Instructions to follow
Determine the number of lines in the entries below in which the word "chất" appears, and reply with that number only.

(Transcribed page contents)

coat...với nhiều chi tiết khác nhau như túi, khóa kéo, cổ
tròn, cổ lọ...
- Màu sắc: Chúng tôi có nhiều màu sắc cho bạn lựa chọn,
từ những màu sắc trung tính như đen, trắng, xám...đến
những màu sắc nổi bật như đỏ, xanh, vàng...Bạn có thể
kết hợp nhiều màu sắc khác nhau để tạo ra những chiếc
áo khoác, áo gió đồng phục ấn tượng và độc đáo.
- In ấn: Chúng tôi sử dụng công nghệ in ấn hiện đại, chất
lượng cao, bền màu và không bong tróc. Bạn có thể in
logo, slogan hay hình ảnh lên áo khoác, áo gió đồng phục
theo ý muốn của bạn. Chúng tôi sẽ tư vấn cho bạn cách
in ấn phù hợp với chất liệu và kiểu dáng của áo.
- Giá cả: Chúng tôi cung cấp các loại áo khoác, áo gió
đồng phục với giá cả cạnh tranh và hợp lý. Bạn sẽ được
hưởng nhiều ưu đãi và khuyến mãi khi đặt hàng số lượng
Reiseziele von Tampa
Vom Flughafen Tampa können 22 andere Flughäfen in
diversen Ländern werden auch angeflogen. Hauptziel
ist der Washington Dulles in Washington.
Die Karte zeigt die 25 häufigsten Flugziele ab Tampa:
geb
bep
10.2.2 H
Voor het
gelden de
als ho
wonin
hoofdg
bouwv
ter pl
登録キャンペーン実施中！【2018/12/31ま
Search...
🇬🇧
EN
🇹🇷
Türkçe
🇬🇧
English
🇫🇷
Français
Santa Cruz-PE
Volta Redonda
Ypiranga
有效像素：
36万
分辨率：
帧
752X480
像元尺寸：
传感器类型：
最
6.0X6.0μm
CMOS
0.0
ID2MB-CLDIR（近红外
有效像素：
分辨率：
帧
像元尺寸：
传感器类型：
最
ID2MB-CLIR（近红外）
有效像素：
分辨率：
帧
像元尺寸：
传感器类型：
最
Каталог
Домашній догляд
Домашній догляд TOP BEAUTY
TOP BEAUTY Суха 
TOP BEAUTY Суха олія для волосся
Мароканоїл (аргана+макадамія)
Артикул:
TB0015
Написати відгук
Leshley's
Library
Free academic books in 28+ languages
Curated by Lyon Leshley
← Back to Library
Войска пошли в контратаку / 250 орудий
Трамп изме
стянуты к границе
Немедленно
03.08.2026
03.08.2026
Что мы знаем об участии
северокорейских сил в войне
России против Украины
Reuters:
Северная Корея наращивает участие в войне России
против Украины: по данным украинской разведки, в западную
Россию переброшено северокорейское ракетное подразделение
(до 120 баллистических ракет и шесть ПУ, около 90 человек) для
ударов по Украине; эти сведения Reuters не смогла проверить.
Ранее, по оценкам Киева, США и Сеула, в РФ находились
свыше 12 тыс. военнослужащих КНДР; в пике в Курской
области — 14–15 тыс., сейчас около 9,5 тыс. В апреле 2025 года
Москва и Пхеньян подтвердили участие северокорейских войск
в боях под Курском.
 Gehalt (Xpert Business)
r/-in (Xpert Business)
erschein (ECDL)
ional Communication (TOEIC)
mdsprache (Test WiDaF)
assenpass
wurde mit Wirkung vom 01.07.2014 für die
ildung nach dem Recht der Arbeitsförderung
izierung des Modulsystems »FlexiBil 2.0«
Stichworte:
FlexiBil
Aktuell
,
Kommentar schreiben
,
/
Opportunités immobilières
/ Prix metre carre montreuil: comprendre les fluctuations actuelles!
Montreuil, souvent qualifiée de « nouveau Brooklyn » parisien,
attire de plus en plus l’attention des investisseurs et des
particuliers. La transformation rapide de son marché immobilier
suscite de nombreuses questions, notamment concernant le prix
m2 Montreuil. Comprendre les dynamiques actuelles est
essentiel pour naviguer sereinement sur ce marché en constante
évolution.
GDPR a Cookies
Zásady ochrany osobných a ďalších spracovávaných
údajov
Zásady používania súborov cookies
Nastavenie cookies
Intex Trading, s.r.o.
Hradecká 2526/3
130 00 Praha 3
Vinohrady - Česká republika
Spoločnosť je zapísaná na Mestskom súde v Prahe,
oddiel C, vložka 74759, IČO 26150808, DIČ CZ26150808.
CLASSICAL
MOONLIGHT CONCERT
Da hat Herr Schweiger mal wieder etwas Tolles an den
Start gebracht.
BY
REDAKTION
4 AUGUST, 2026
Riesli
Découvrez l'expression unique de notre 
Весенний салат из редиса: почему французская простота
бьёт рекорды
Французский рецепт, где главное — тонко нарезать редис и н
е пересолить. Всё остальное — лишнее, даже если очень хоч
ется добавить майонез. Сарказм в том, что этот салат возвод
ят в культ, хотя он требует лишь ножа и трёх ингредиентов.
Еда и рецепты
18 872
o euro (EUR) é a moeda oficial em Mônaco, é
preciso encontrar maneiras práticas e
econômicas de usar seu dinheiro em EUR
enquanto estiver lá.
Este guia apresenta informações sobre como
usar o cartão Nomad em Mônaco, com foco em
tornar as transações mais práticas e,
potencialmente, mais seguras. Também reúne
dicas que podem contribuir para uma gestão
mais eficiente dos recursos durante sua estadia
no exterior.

Output below
2